The photograph shows me, on Bonegi Beach with the remains of the Japanese transport the Kinugawa Maru in the background.
As I worked on transcribing my father’s three war diaries and the introductory chapter he wrote after the war, the title of John Mortimer’s play, “A Voyage Round My Father” sometimes came to mind. To me Mortimer’s title suggests a objectified evaluation of the individual, lacking a personal involvement.
As I came to know him more through reading the diaries, Mortimer’s title gradually morphed into “A Voyage Alongside My Father” because I felt I was reliving his experiences with him as I read. He came alive again for me through his writing, and there were times I felt I was listening to him as well as supporting him. I felt my hand on his shoulder as he wrote. There were times I felt his hand on my shoulder too.
It must be stated from the outset that my father did not consider himself a hero, and he stated this himself in his diary during the invasion of Mono Island, when he took shelter under a truck as shrapnel from Ack-Ack guns was clattering around him on the deck of his LST. As a Gunner attached to an anti-tank unit, he was not part of the initial invasion force; rather his ship landed immediately after the Infantry went ashore. He says that as a Gunner he was “spared the horrors of jungle warfare”, although it was his duty to collect some of the 40 New Zealanders killed that morning in his truck and take the bodies back to the LST to be taken off the island.
Obviously, it is impossible to recreate the conditions that the servicemen on Guadalcanal endured at the time, and it is sobering to reflect that the township of Honiara did not even exist in 1943: the area just was coconut trees, scrub and jungle. Yet visiting the places my father had written and talked about, the scenes of the battles and fire-fights I had read about in my research, certainly helped me to come to terms with what New Zealand servicemen, my father among them, had experienced almost seventy years before.

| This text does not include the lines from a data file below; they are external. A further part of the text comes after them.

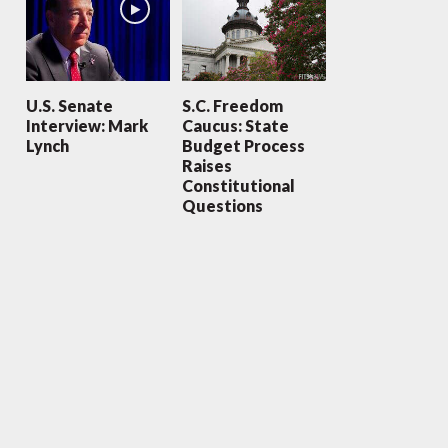
U.S. Senate
S.C. Freedom
Interview: Mark
Caucus: State
Lynch
Budget Process
Raises
Constitutional
Questions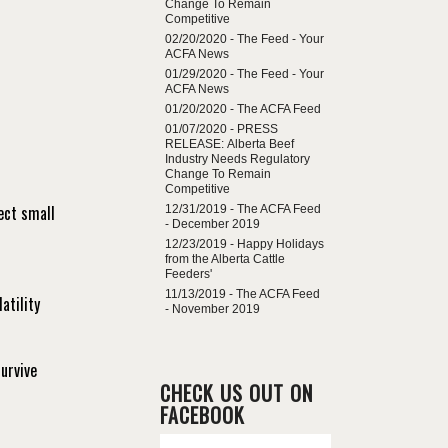
Change To Remain
Competitive
02/20/2020 -
The Feed - Your
ACFA News
01/29/2020 -
The Feed - Your
ACFA News
01/20/2020 -
The ACFA Feed
01/07/2020 -
PRESS
RELEASE: Alberta Beef
Industry Needs Regulatory
Change To Remain
Competitive
ect small
12/31/2019 -
The ACFA Feed
- December 2019
12/23/2019 -
Happy Holidays
from the Alberta Cattle
Feeders'
11/13/2019 -
The ACFA Feed
atility
- November 2019
urvive
CHECK US OUT ON
FACEBOOK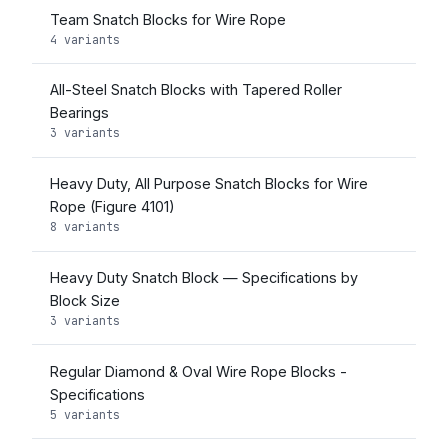
Team Snatch Blocks for Wire Rope
4 variants
All-Steel Snatch Blocks with Tapered Roller
Bearings
3 variants
Heavy Duty, All Purpose Snatch Blocks for Wire
Rope (Figure 4101)
8 variants
Heavy Duty Snatch Block — Specifications by
Block Size
3 variants
Regular Diamond & Oval Wire Rope Blocks -
Specifications
5 variants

Life in army tents in the baking heat and tropical downpours characteristic of the island must have been very harsh, in Guadalcanal and the other islands. Trepidation about what was ahead for them and homesickness must have gnawed at the men constantly. Reading between the lines of his diaries, his repeated thoughts about Home, “good old New Zealand”, his family and new wife, his continual references to wanting to sleep, his expressions of hatred of life in the army, I believe my father was very likely suffering from depression during his time away from New Zealand. There was no chance of my father boarding a jet and being back in home in a matter of hours. New Zealand must have seemed very far away.
Harry did not want to be in the war. He held no particular animosity toward the Japanese, although he accepted that their expansionism had to be stopped. He was in the Solomons because he had sworn allegiance to his King and Country and his government had sent him there. He was in his own words no hero. He wanted to survive. He wanted the war to be over so that he could return safely to New Zealand and start a family.
I expressed these thoughts to Rick Ottaway, General Manager of Veterens’ Affairs in Wellington. From his own experiences with returned servicemen, he agreed that most of the men felt this way. They all just wanted the world to return to normal.